* _Task brief_:
Copy each line of the entries below that contains the string "lundi".

##############################

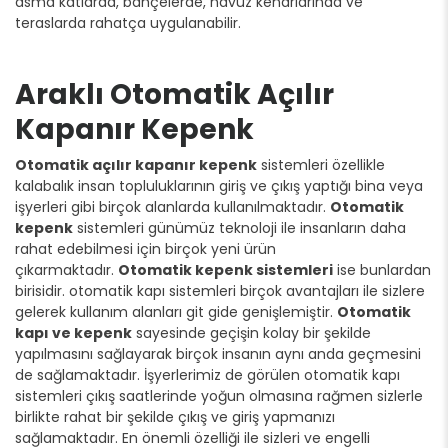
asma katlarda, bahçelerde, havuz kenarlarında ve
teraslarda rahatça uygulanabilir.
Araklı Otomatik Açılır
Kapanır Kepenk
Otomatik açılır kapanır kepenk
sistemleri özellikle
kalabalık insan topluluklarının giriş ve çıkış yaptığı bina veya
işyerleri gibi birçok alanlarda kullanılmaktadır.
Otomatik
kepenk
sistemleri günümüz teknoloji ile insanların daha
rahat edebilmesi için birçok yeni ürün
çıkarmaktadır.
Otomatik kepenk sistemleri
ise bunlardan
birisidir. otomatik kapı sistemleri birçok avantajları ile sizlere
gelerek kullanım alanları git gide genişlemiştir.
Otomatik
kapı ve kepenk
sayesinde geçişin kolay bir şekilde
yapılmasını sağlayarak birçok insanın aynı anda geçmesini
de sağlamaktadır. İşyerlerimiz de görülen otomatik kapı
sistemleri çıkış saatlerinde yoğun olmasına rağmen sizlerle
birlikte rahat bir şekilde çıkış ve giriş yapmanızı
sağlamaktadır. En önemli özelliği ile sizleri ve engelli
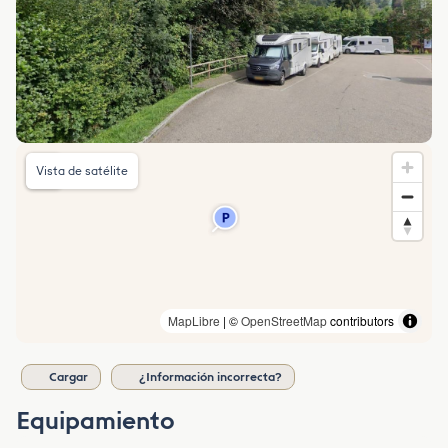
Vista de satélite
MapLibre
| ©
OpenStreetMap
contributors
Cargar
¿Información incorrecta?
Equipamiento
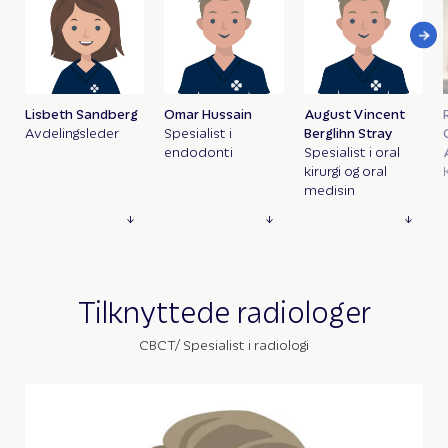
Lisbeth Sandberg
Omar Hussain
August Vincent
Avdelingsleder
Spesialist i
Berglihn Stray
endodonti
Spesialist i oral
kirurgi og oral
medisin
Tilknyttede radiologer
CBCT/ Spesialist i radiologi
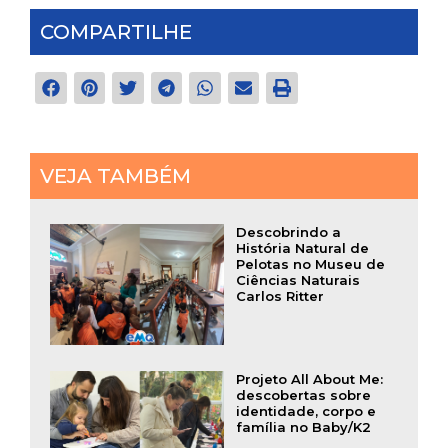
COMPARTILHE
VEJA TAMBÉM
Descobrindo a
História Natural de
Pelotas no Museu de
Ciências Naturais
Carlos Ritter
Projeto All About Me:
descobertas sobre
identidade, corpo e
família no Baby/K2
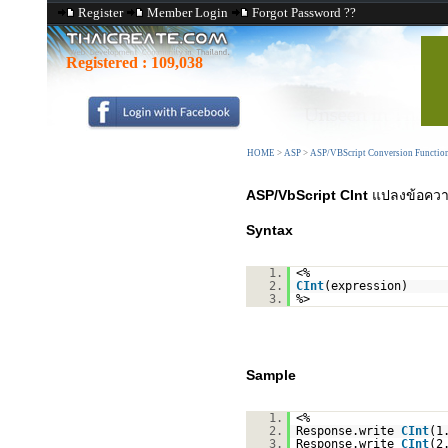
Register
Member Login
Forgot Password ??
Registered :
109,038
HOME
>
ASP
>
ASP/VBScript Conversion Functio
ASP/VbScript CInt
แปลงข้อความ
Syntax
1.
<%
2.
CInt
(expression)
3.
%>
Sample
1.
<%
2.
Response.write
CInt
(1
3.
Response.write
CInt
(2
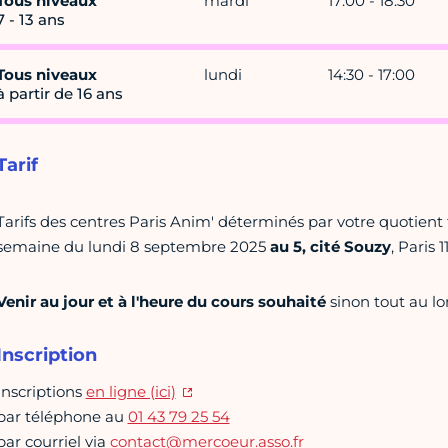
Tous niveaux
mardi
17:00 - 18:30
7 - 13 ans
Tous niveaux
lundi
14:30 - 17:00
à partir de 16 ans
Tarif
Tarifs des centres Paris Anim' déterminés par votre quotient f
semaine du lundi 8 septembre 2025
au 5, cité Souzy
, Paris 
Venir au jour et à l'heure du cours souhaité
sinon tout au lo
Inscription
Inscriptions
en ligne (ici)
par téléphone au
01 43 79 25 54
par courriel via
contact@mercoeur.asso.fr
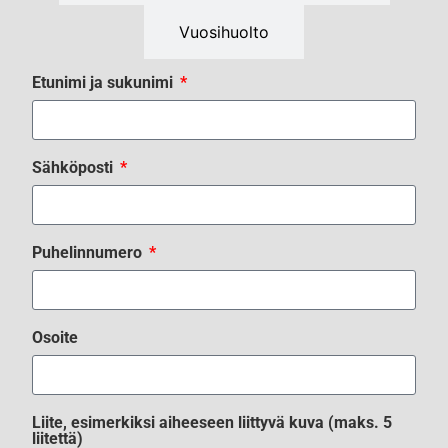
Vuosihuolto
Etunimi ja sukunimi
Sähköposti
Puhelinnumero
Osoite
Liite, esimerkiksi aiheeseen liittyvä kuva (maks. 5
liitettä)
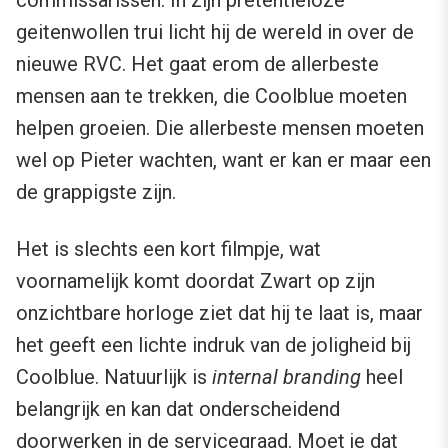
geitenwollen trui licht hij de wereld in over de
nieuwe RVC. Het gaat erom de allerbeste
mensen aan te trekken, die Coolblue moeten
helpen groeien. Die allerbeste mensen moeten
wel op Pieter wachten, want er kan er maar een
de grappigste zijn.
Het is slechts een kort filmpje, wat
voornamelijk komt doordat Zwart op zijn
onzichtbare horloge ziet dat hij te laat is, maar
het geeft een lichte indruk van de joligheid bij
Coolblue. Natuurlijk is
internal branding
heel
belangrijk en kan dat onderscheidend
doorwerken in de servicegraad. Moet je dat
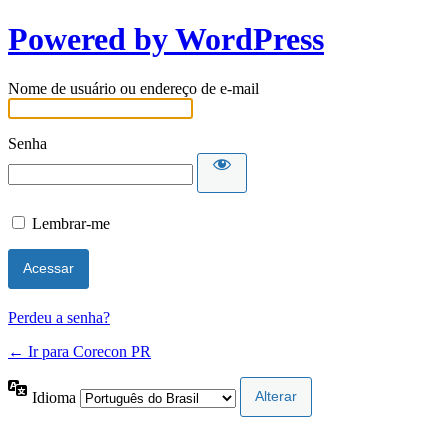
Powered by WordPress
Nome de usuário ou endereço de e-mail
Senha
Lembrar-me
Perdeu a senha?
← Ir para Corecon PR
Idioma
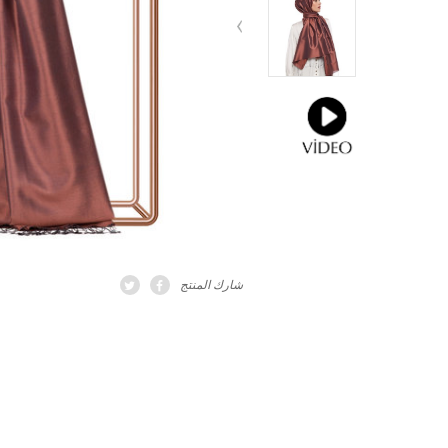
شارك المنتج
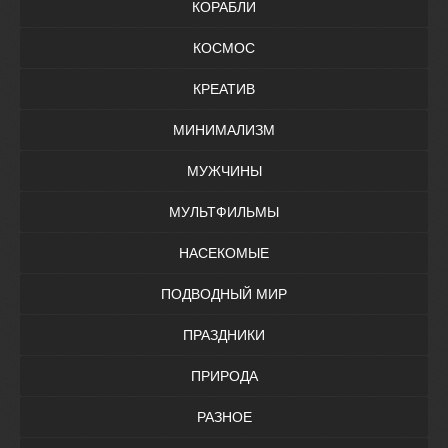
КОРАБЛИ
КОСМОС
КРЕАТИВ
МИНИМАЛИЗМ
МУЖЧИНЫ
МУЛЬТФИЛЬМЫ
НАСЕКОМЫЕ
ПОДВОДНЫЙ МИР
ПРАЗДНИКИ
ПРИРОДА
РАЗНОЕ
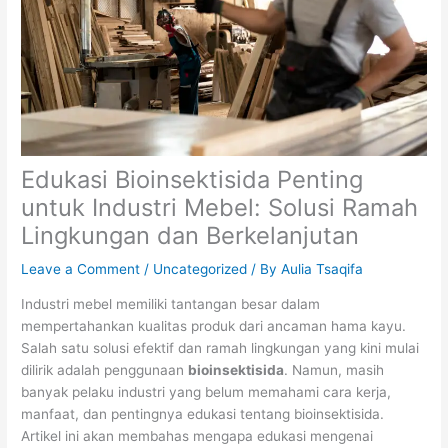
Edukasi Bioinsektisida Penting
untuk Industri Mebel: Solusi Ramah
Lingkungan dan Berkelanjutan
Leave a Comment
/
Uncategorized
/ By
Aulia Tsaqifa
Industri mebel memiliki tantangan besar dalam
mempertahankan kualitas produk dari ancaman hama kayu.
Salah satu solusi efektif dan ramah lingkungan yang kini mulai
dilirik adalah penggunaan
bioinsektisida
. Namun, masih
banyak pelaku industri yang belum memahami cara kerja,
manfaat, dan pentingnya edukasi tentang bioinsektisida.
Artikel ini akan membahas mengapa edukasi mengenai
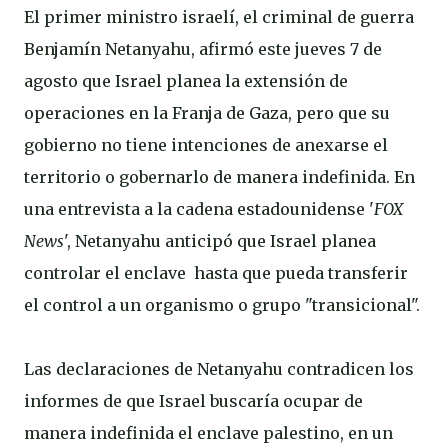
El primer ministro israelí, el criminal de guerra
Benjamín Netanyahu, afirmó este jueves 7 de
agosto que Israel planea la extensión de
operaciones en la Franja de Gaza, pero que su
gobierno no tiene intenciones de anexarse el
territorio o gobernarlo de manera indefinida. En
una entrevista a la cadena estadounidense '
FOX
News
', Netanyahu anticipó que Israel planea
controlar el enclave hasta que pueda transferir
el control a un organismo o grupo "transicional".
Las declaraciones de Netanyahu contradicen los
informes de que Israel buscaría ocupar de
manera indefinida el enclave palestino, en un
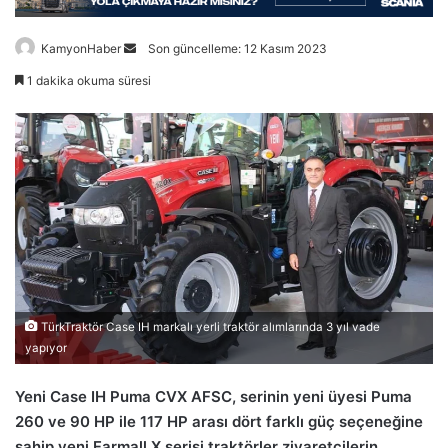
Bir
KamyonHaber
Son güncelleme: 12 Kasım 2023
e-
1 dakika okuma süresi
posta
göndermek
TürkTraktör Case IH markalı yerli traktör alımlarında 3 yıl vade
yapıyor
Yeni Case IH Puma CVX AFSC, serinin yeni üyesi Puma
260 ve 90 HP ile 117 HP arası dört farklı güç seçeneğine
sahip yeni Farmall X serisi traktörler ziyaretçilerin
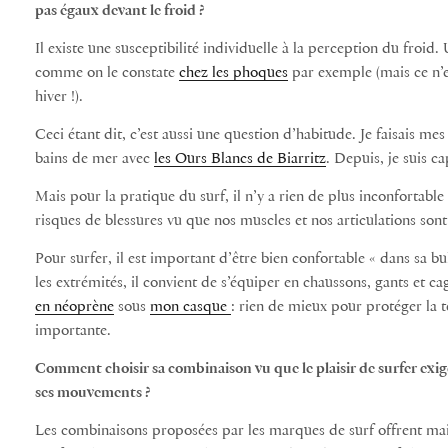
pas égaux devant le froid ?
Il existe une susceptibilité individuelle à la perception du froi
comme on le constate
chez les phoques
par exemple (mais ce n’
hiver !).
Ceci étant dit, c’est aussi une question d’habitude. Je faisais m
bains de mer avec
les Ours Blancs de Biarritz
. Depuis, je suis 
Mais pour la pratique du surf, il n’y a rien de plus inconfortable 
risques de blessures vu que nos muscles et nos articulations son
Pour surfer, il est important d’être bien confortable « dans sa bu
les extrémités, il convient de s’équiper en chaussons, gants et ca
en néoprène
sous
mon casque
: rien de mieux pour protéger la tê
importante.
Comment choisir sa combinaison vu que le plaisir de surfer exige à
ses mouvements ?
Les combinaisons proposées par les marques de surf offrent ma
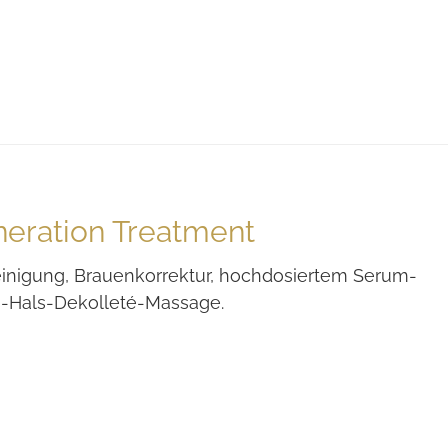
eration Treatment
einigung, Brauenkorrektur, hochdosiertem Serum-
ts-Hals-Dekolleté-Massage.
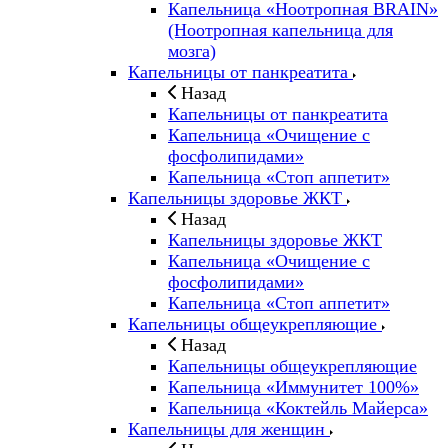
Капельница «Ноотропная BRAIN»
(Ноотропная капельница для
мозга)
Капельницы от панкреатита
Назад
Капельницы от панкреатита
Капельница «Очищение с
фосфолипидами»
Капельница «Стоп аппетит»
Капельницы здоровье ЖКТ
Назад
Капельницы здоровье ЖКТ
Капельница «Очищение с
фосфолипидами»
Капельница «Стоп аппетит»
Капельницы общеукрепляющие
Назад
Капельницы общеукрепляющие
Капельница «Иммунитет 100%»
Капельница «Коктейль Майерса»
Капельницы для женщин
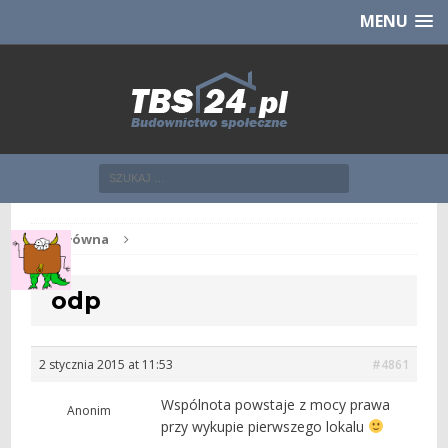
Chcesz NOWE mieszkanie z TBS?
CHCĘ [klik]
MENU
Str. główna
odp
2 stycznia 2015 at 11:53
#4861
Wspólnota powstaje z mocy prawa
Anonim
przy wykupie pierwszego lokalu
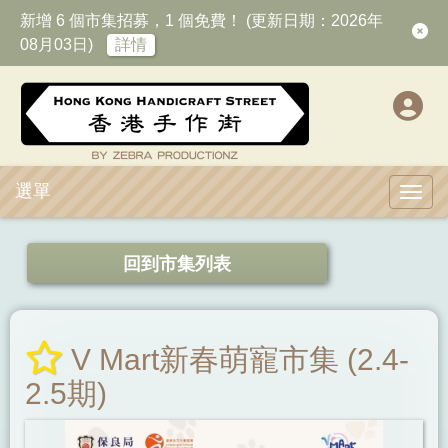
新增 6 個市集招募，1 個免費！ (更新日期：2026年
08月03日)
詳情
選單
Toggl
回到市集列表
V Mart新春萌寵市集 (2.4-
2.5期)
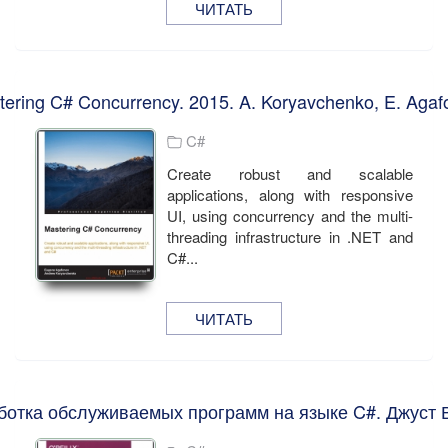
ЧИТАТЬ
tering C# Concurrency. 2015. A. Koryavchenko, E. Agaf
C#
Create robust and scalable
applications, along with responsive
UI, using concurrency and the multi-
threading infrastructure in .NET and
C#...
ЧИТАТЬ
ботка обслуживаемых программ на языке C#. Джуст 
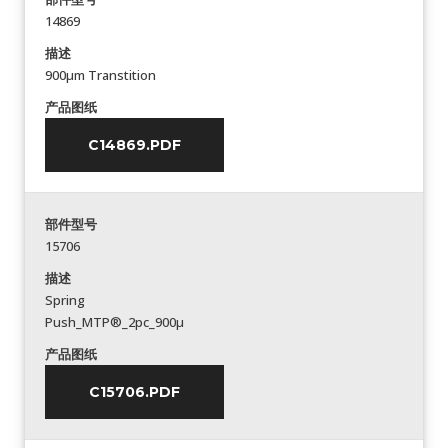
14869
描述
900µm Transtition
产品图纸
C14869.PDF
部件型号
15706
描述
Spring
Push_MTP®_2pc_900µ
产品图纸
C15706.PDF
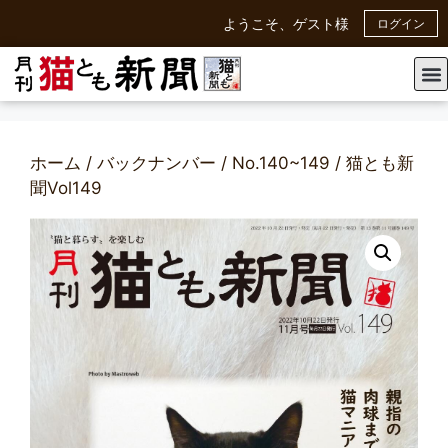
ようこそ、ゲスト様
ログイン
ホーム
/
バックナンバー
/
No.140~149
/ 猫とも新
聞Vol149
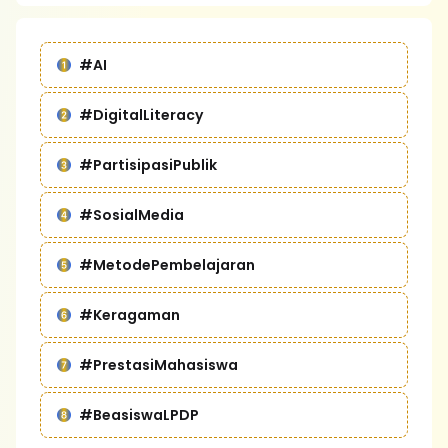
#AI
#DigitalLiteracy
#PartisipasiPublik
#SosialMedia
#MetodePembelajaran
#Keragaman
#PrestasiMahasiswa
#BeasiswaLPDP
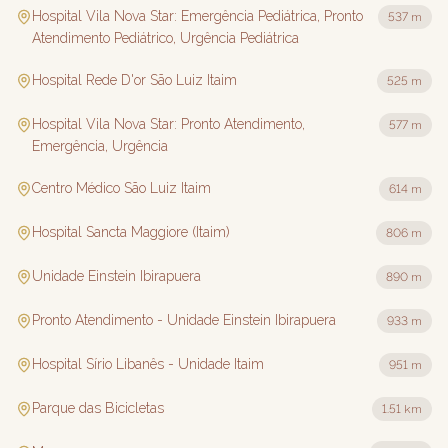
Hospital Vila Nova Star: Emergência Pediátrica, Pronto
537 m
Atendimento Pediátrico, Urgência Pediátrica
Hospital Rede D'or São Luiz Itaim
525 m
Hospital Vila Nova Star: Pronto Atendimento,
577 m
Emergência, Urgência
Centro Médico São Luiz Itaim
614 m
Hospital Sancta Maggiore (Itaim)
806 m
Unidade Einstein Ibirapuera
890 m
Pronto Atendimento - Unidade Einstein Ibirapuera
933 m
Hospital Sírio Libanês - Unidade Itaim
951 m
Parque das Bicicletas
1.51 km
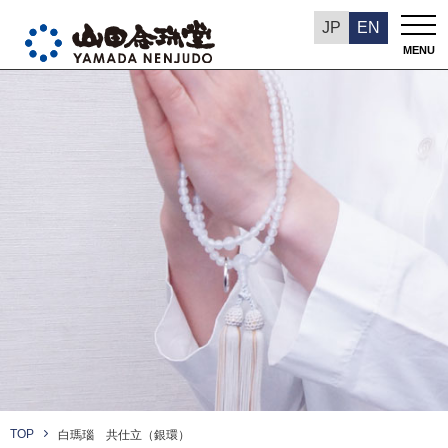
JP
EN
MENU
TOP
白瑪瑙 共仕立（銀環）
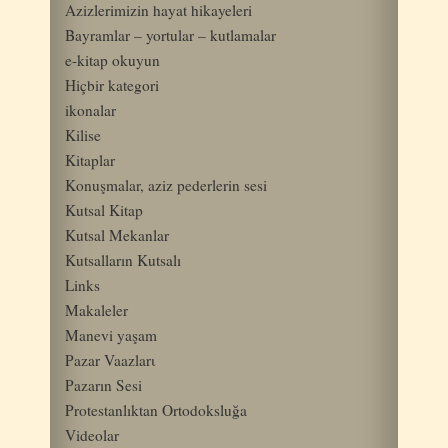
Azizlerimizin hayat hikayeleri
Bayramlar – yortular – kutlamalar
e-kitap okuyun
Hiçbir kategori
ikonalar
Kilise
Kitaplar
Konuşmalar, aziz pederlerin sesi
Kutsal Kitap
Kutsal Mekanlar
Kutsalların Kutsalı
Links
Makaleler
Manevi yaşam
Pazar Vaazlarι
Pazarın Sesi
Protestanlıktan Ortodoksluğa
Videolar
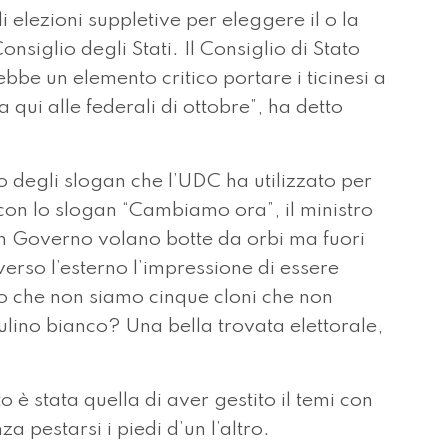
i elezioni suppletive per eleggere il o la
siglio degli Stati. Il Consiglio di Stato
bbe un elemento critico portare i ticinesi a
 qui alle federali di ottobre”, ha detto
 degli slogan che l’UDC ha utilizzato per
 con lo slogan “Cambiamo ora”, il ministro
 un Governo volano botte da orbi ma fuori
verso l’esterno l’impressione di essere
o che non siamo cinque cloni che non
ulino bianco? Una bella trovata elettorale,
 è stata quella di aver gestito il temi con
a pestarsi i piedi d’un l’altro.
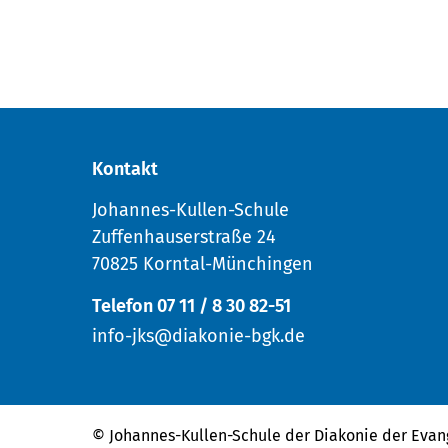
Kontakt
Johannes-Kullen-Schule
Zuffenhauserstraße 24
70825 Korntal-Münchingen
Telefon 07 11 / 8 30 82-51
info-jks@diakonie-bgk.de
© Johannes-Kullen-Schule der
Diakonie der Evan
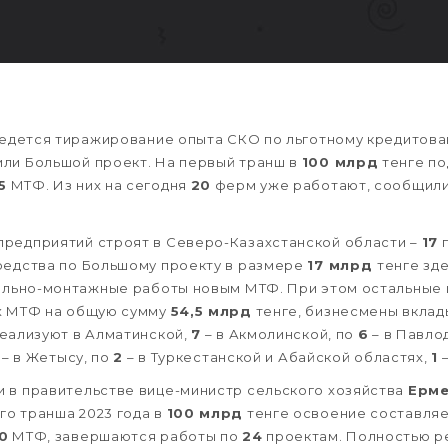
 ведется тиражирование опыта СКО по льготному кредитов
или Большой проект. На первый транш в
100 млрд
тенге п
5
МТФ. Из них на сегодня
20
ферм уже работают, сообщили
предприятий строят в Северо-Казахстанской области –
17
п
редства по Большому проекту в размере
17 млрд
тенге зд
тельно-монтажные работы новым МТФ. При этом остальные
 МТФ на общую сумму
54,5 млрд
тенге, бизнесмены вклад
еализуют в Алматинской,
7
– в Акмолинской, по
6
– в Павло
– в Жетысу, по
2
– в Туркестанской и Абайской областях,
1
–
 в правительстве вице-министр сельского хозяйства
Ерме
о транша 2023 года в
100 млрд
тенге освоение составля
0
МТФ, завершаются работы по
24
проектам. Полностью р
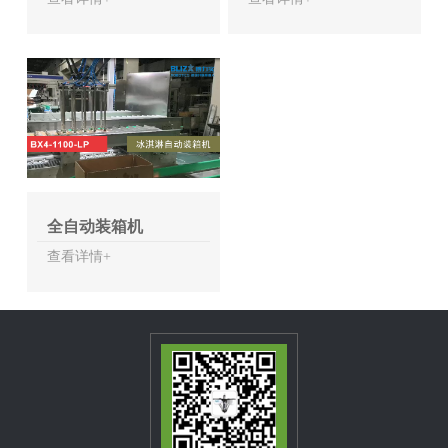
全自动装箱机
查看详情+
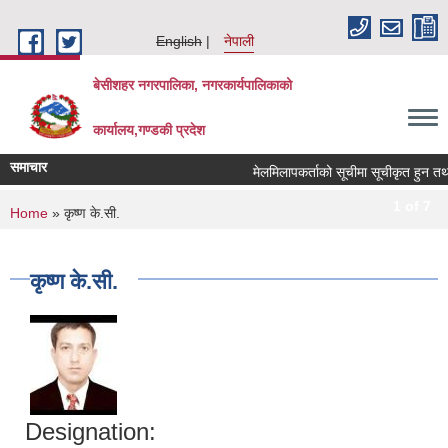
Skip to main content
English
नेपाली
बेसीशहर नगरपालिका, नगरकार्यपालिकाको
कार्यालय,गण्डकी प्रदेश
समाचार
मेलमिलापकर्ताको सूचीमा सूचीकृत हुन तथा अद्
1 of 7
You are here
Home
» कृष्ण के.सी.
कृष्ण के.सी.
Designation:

##############################

* _Reply_:
lundi
semaine du lundi 8 septembre 2025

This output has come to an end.